The 38-year-old London-born creator represents a specific type of podcaster that streaming services are now competing to sign. Spotify has been building tools to support creator monetisation, including podcast clips, chapter markers, and creator sponsorship management. But the biggest deals still come down to exclusive content agreements that lock specific creators into specific platforms, the same playbook that drove the music streaming wars a decade ago.

The platform war for podcasters

Spotify and Netflix are not the only companies chasing podcasters. Tubi, the ad-supported streaming service owned by Fox Corp., has signed deals with YouTubers and podcasters to bring their programmes to the platform. Walt Disney’s Hulu has licensed podcasts to complement its catalogue.

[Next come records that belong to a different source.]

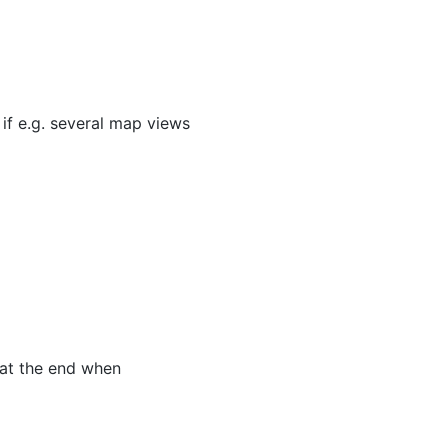
 if e.g. several map views
 at the end when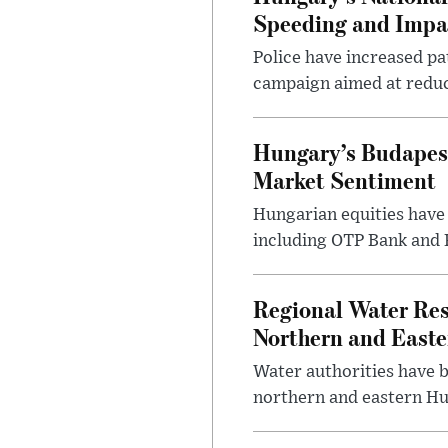
Speeding and Impa
Police have increased pa
campaign aimed at reduc
Hungary’s Budapes
Market Sentiment
Hungarian equities have 
including OTP Bank and R
Regional Water Rest
Northern and East
Water authorities have b
northern and eastern Hun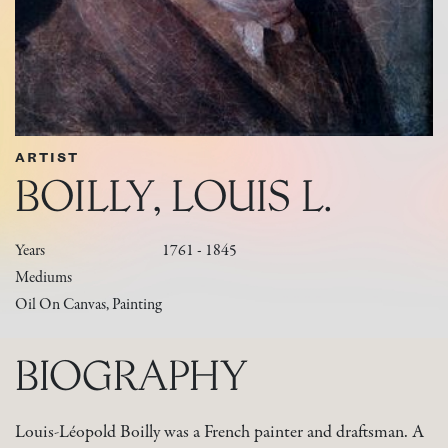
ARTIST
BOILLY, LOUIS L.
Years
1761 - 1845
Mediums
Oil On Canvas, Painting
BIOGRAPHY
Louis-Léopold Boilly was a French painter and draftsman. A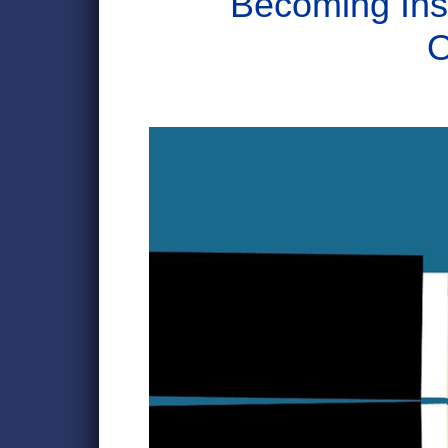
Becoming Ins
O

Netflix itself has launched original podcast programming, including The Pete Davidson Show.

The economics of these deals reveal how streaming services are thinking about content efficiency. Podcasts are cheaper to produce than scripted television, generate loyal recurring audiences, and fill viewing hours that premium content cannot cost-effectively serve. A $100 million podcast deal over multiple years is a fraction of what Netflix spends on a single season of a prestige drama, but the engagement per dollar may be significantly higher.

For Shetty, the deal represents a bet that exclusive distribution on two of the world’s largest entertainment platforms will grow his audience faster than the open distribution model of YouTube. For Spotify and Netflix, it is a bet that signing premium creators away from YouTube is worth the cost. The outcome depends on whether audiences are willing to follow their favourite podcasters to wherever they happen to be, or whether YouTube’s dominance in video podcasting is too entrenched to dislodge.